ACCORDING to The U.S. Cybersecurity and Infrastructure Security Agency (CISA), three security flaws have been added to the KEV catalog based on evidence of active exploitation. The list includes CVE-2021-22054, a server-side request forgery vulnerability in Omnissa Workspace One UEM (formerly VMware Workspace One UEM) with a CVSS score of 7.5, which could allow a malicious actor with network access to UEM to send requests without authentication and access sensitive information.

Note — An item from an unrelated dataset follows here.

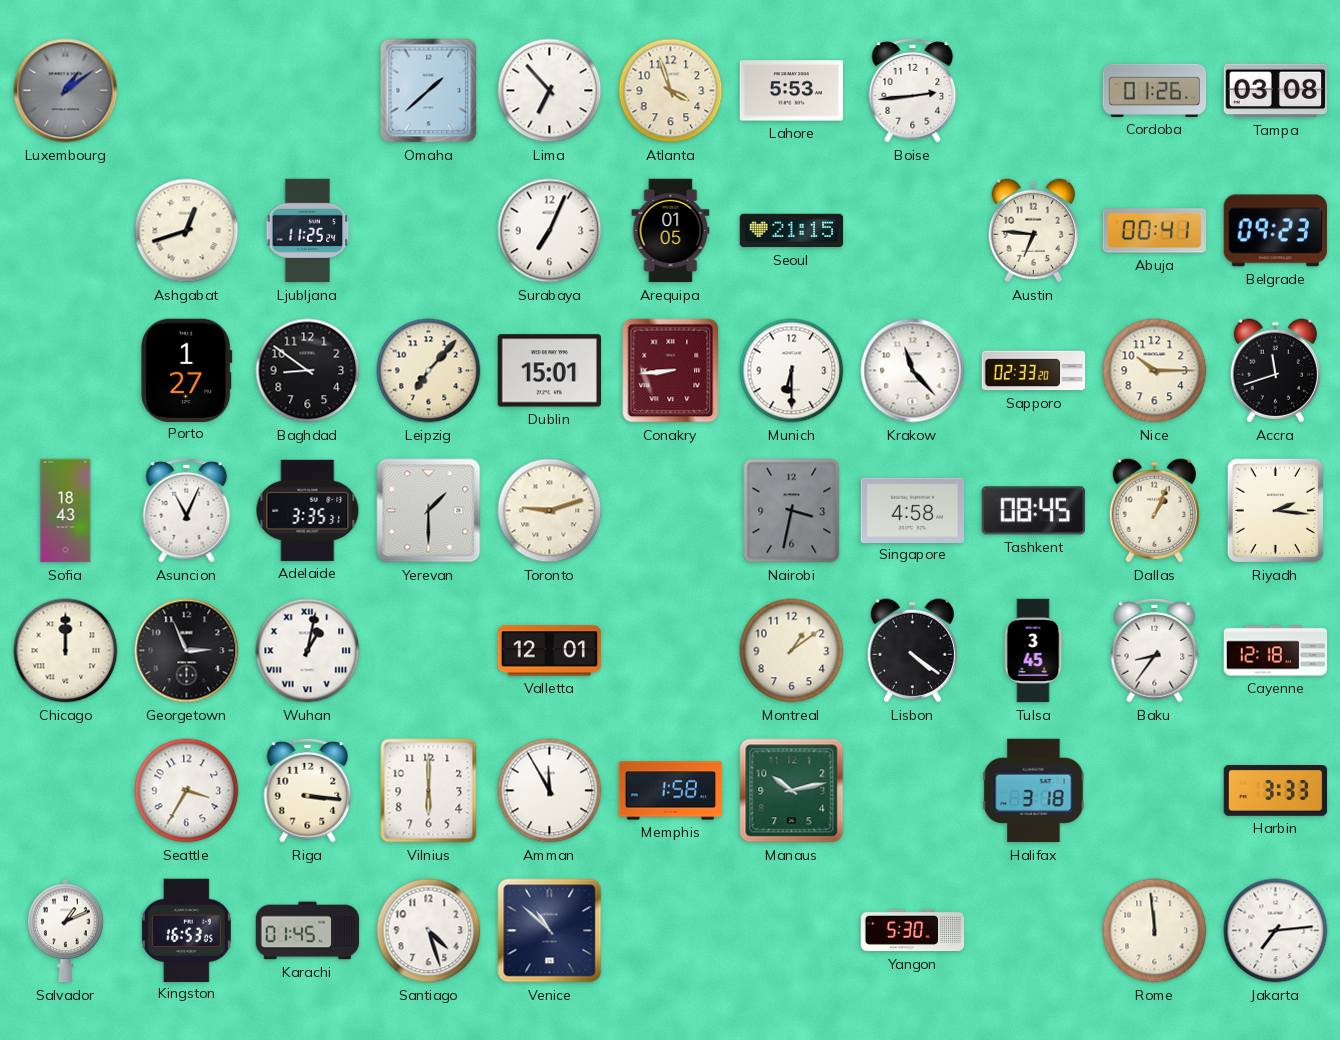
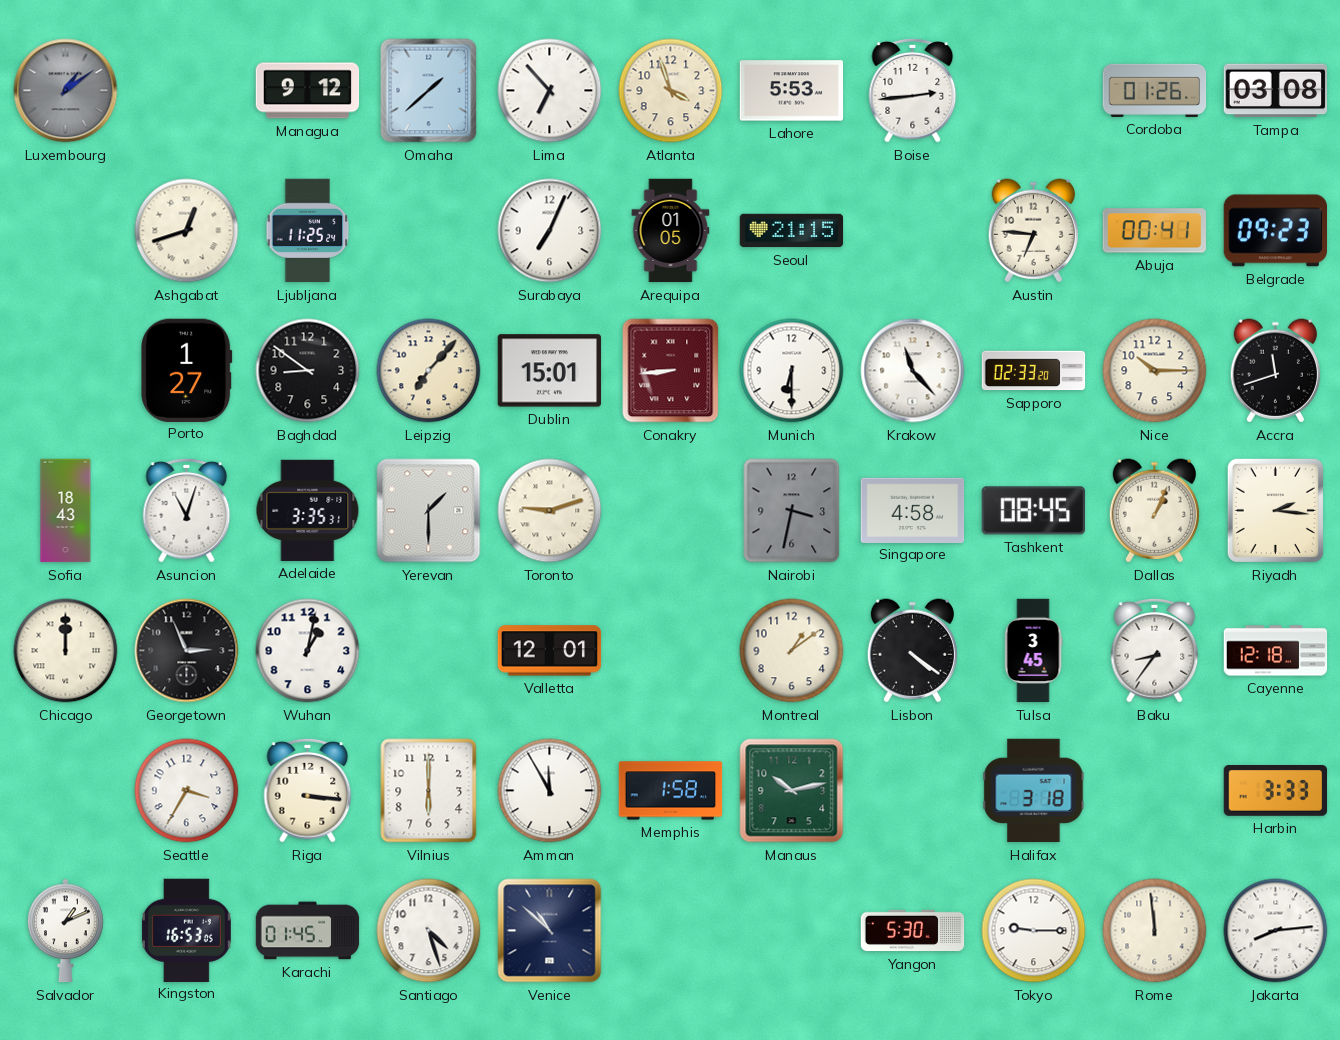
Managua: none -> 9:12
Asuncion: 11:04 -> 11:03
Wuhan numerals: Roman -> Arabic
Tokyo: none -> 9:15
Jakarta: 7:14 -> 8:14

Also flagged is CVE-2025-26399, a deserialization vulnerability in the AjaxProxy component of SolarWinds Web Help Desk, rated 9.8, which could allow an attacker to run commands on the host machine; this follows reports that Warlock ransomware actors are exploiting SolarWinds Web Help Desk flaws to gain initial access.
The third entry is CVE-2026-1603, an authentication bypass vulnerability in Ivanti Endpoint Manager with a CVSS of 8.6, potentially enabling a remote unauthenticated attacker to leak stored credential data. Agencies have been ordered to apply fixes by 12 March 2026 for SolarWinds Web Help Desk and by 23 March 2026 for the other two, as part of mitigations against active threats. Ivanti’s security bulletin, as of writing, has not been updated to reflect exploitation status.